Individuals received N$2.07 billion, and corporations took up N$1.66 billion.
The demand for credit among individuals has shown some resilience, with an annual growth rate of 3.1% in November.
Overdraft facilities saw a slight increase of 0.4%, while mortgage loans rose by 1%.
More notably, other loans and advances, including credit cards and personal loans, experienced an impressive surge of 8%.
Yet, the growth rate of instalment credit slowed to 9.7%, indicating some caution among borrowers.
This information is contained in IJG Securities’ latest report.
On the corporate side, the story is different.
Credit extended to businesses slowed down significantly, with annual growth easing to 3.6%, compared to 4.4% in October.
This deceleration is largely attributed to reduced demand from companies in the real estate sector, which has been grappling with challenges in recent months.
It stated that corporate overdrafts continued to decline, posting an 8.8% drop year-on-year, while mortgage loans fell by 3.9%.
However, there was a silver lining, as other loans and advances surged by 11.9%.
Instalment credit recorded a remarkable rise of 21.3%.
“The subdued growth in corporate credit highlights the continued muted demand for credit within this sector,” noted IJG Securities in their report.
All in all, the company stated that in November 2024, Namibia’s private sector credit extension (PSCE) experienced a modest rise of 0.8% month-on-month, translating to N$908.8 million.
However, this increase has brought the annual growth rate down to 3.3%, reflecting a cautious economic environment.
On the other hand, the overall liquidity within commercial banks increased by N$1.48 billion in November, averaging N$8.14 billion.
This is in comparison to N$6.65 billion in October, primarily driven by strong diamond sales during the month.
Despite these positive indicators, PSCE growth remains subdued, reflecting weak demand for credit from both individuals and corporations, particularly within the real estate sector.
While liquidity conditions have improved, ongoing elevated debt levels and cautious spending habits are likely to keep credit demand muted in the near term.

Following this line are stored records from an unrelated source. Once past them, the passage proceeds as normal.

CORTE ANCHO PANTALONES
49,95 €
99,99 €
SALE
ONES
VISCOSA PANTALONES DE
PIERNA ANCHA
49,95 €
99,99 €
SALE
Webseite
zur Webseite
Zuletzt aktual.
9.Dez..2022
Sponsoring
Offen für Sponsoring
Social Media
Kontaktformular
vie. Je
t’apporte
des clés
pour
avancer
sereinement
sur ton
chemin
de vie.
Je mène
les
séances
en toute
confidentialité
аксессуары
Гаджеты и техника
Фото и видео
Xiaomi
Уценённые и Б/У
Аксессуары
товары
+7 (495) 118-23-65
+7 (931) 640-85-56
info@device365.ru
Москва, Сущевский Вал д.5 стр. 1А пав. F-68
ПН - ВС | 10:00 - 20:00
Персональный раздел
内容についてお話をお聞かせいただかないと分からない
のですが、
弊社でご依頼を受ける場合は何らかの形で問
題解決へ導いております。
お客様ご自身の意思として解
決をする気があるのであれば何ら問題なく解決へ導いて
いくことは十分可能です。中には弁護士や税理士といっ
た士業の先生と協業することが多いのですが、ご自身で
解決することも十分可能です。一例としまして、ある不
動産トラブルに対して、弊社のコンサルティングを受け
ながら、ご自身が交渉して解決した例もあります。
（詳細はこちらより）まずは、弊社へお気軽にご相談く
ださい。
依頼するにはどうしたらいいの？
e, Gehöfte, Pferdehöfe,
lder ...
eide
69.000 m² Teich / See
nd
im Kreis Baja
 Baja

However, the company noted that the ongoing interest rate-cutting cycle could provide much-needed relief, gradually boosting credit uptake and supporting economic recovery efforts in Namibia.
As individuals navigate their financial futures amid these dynamics, many are feeling the weight of their decisions more than ever before, balancing aspirations against economic realities that seem to shift daily.

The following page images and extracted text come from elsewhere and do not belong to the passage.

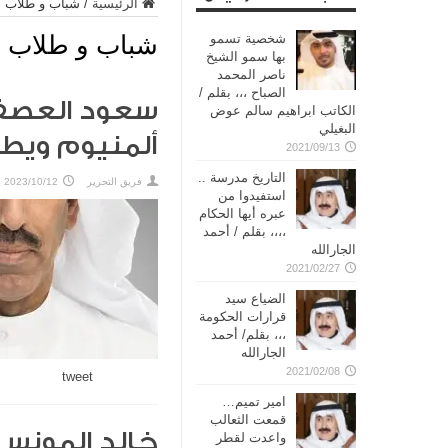
الرئيسية
/
شباب و طلاب
شباب و طلاب
شخصية تسمو
بها سمو الشيخ
ناصر المحمد
الصباح ،،، بقلم /
سعود العصفو
الكاتب ابراهيم سالم عوض
البغيلي
ألمنيوم ويطل
2021/09/13
التاريخ مدرسة ..
فريق التحرير
2023/10/12
استفيدوا من
عبره أيها الحكام
،،،، بقلم / أحمد
الجارالله
2021/02/27
الضياع سيد
قرارات الحكومة
،،، بقلم/ أحمد
الجارالله
2021/02/08
tweet
امير تميم…
قمعت الثعالب
خالد المونس
واعدت لقطر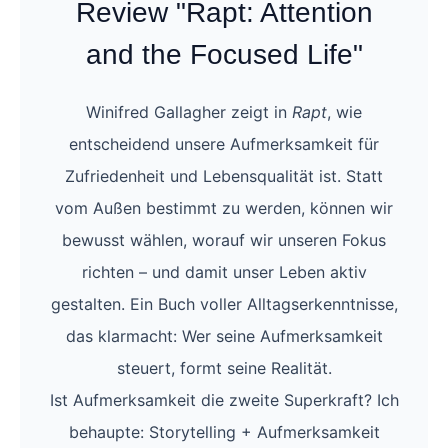
Review "Rapt: Attention
and the Focused Life"
Winifred Gallagher zeigt in
Rapt
, wie
entscheidend unsere Aufmerksamkeit für
Zufriedenheit und Lebensqualität ist. Statt
vom Außen bestimmt zu werden, können wir
bewusst wählen, worauf wir unseren Fokus
richten – und damit unser Leben aktiv
gestalten. Ein Buch voller Alltagserkenntnisse,
das klarmacht: Wer seine Aufmerksamkeit
steuert, formt seine Realität.
Ist Aufmerksamkeit die zweite Superkraft? Ich
behaupte: Storytelling + Aufmerksamkeit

Finance minister Iipumbu Shiimi towards the end of 2024 stated that at the half-year mark, the total debt stock for the country stood at N$161 billion, equivalent to 60% of gross domestic product (GDP).
“Nonetheless, as a fiscal policy stance, we aim to consistently maintain a primary budget surplus over the medium-term expenditure framework (MTEF) as a measure to moderate the pace of debt accumulation, and subsequently manage public debt levels,” he said at the time.
With the revisions above, the total public debt stock expressed as a ratio of GDP is estimated to reduce from 65.1% in FY2023/24 to 62.1% in FY2024/25.
Shiimi further estimated the debt ratio to remain on a downward trend, reducing to 57.8% by the end of the MTEF.
“Accordingly, we remain committed to taking advantage of the current growth momentum to drive the debt metrics in the right direction, while still making the necessary provisions to meet our most urgent social and developmental needs,” said the minister.